Unsupervised Web Topic Detection Using A Ranked Clustering-Like Pattern Across Similarity Cascades
Fei Jia,Junbiao Pang,Weigang Zhang,Guorong Li,Chunjie Zhang,Qingming Huang,Yugui Liu
DOI: https://doi.org/10.1109/tmm.2015.2425143
IF: 7.3
2015-01-01
IEEE Transactions on Multimedia
Abstract:Despite the massive growth of social media on the Internet, the process of organizing, understanding, and monitoring user generated content (UGC) has become one of the most pressing problems in today's society. Discovering topics on the web from a huge volume of UGC is one of the promising approaches to achieve this goal.

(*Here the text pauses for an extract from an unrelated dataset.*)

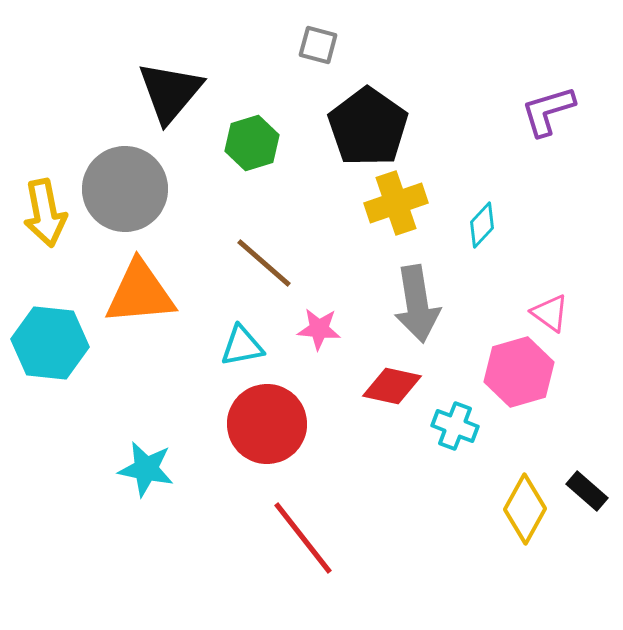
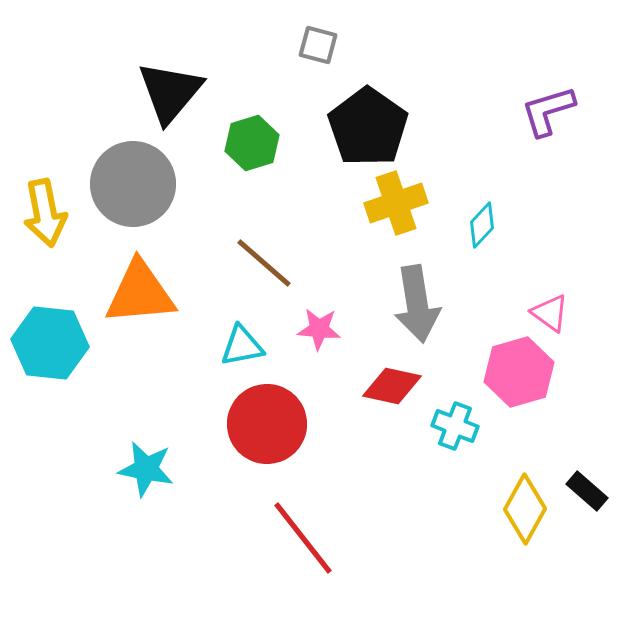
gray circle: moved 8 px right, 5 px up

Compared with classical topic detection and tracking in news articles, identifying topics on the web is by no means easy due to the noisy, sparse, and less- constrained data on the Internet. In this paper, we investigate methods from the perspective of similarity diffusion, and propose a clustering-like pattern across similarity cascades (SCs). SCs are a series of subgraphs generated by truncating a similarity graph with a set of thresholds, and then maximal cliques are used to capture topics. Finally, a topic-restricted similarity diffusion process is proposed to efficiently identify real topics from a large number of candidates. Experiments demonstrate that our approach outperforms the state-of-the-art methods on three public data sets.